Aymeric on Software

Because we needed another of these blogs...

The $2,000 One Line Bug Fix

Today is the last of 4 days I spent (mostly) on a bug. The actual bug was fixed by removing one line of code, which should have never been there in the first place!

What was happening? Sometimes and randomly, our application was crashing on exit. The crash was always some dodgy memory access violation. This happened after calling a SendMessage() to HWND_BROADCAST… I did not quite understand what was wrong with it, but calling that SendMessage was stupid enough in the first place. I removed it, replaced it by something much better, and claimed to have fixed the bug. Not surprisingly, the next day the QA had another similar crash in DestroyWindow(), albeit much harder to reproduce.

This time was spent doing some proper investigation. A few days later, after unrolling tons and tons of code, I found miles away from the code that was crashing this little jewel:

  m_hWnd = 0;
  if (IsWindow())
  // etc...

Suddenly the whole picture gets clearer.
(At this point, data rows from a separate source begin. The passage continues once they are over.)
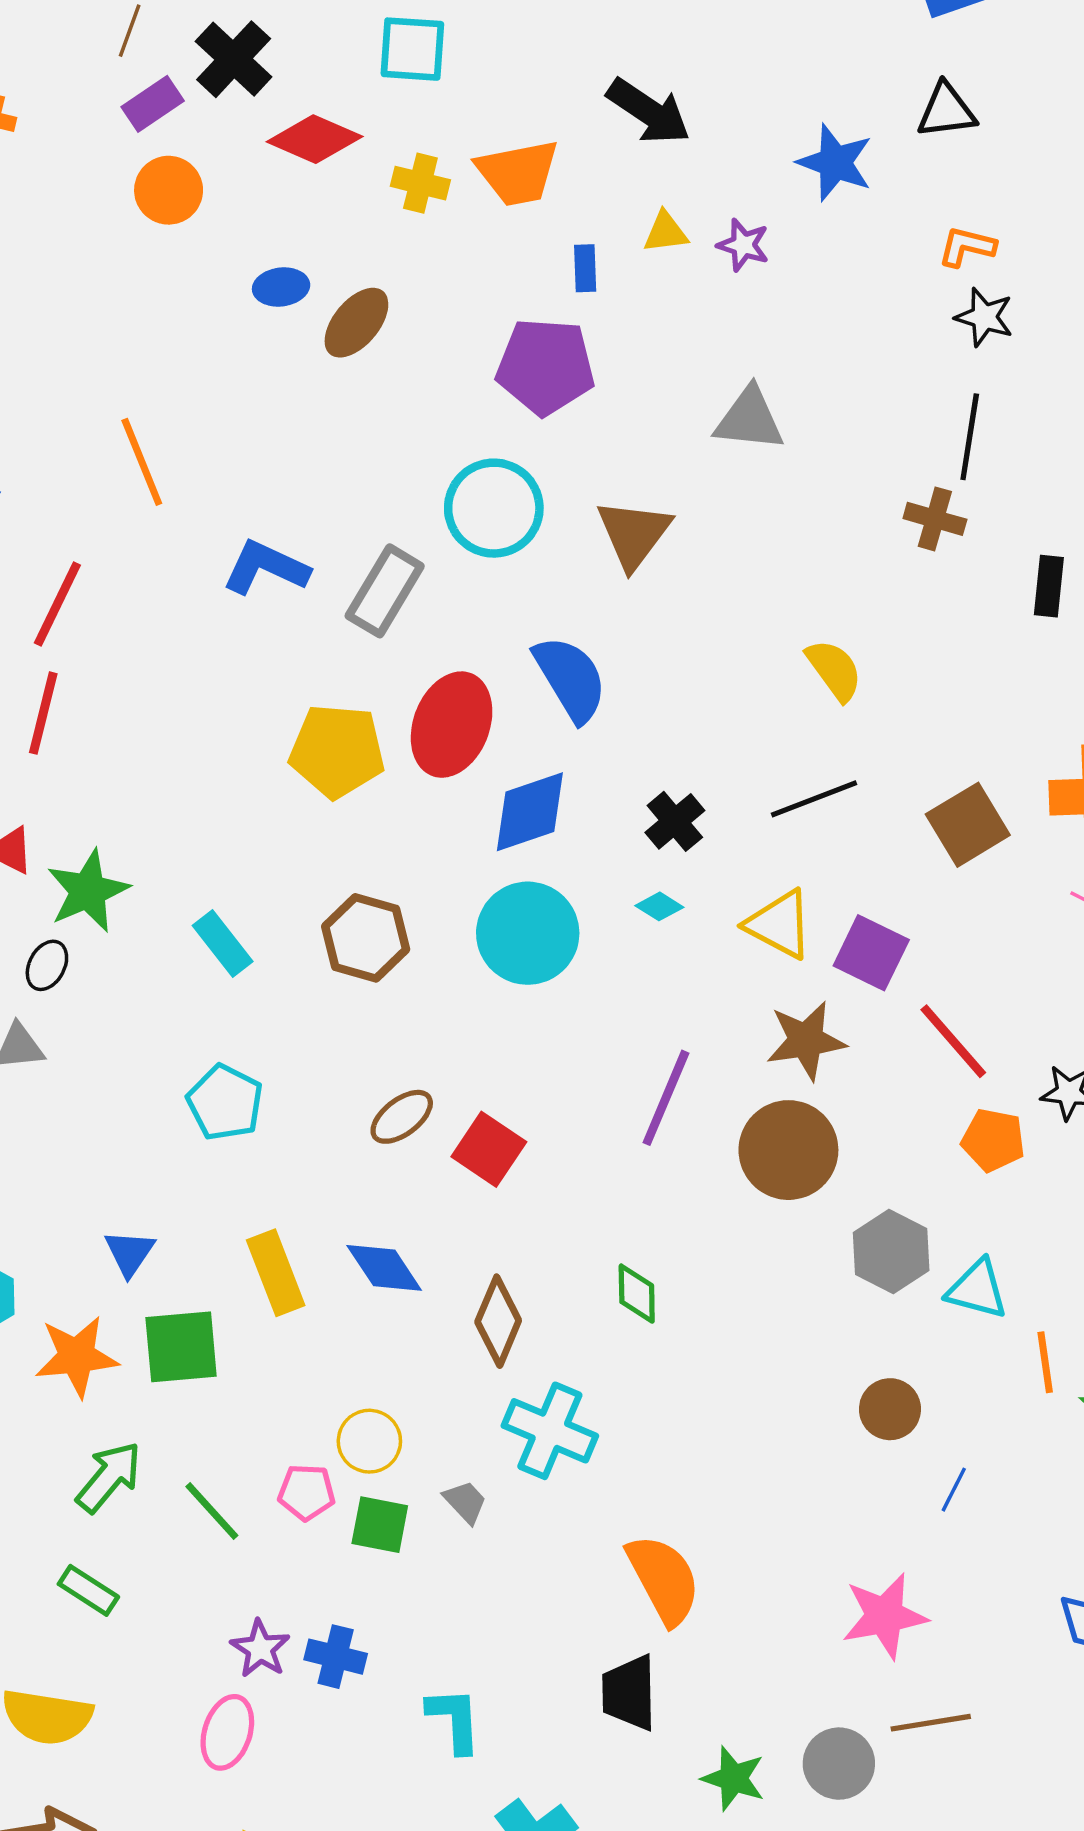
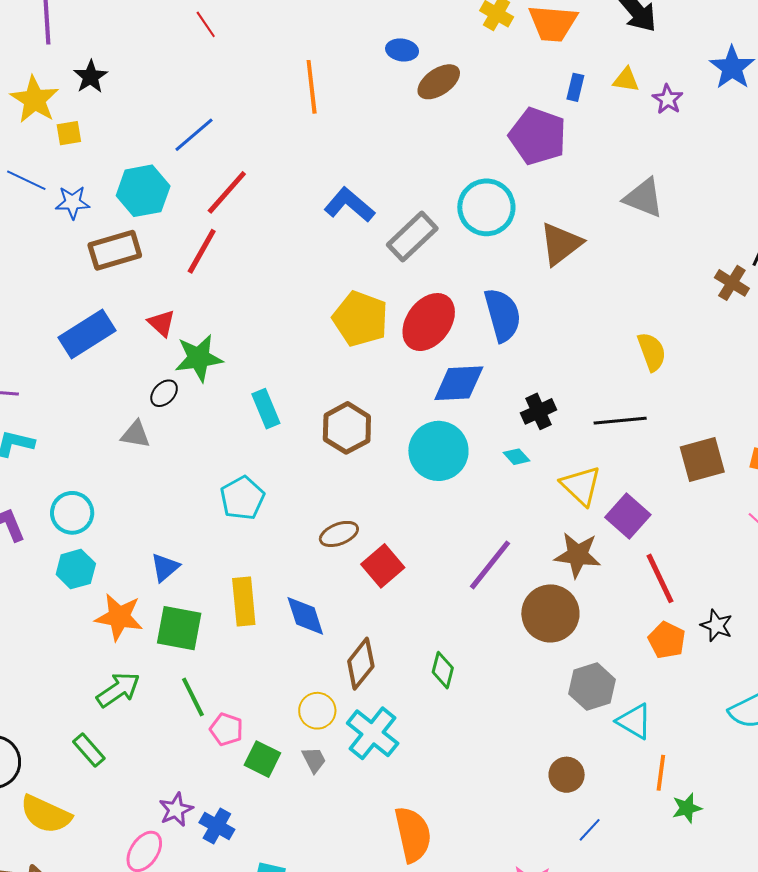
orange line: (142, 462) -> (312, 87), moved
yellow circle: (369, 1441) -> (317, 711), moved
green line: (212, 1511) -> (193, 697), moved

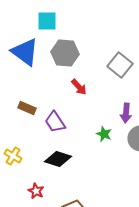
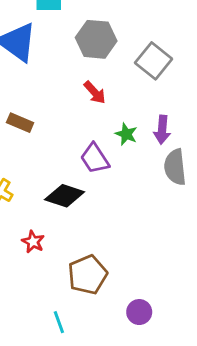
gray hexagon: (65, 53) -> (96, 39), moved
purple trapezoid: (55, 122) -> (95, 158), moved
green star: (104, 134) -> (126, 134), moved

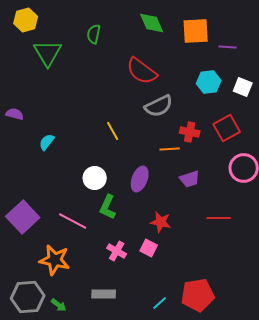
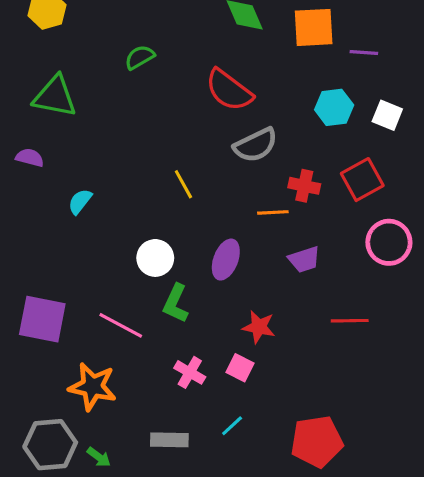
green semicircle: (94, 34) -> (140, 57), moved, turned 48
green triangle: (48, 53) -> (55, 96), moved, turned -48
purple square: (23, 217) -> (42, 319), turned -36
cyan line: (160, 303) -> (232, 426), moved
The first line resets the window handle. The next one checks if the handle represents a window. Of course not! So no need to destroy the window object associated to the handle, right?! Then, by the time you get out of the destructor, your message map/callback functions have been destroyed and point to garbage memory… All it takes to crash it now, is one message routed to this window. And thanks to Murphy’s law, it did happen!

What SendMessage() to HWND_BROADCAST and DestroyWindow() have in common, is that they actually did send a message to this phantom window. In case you did not know, DestroyWindow() does purge the message loop…

Why the handle was set to null in the first place is beyond me, but it sure was a bitch to find!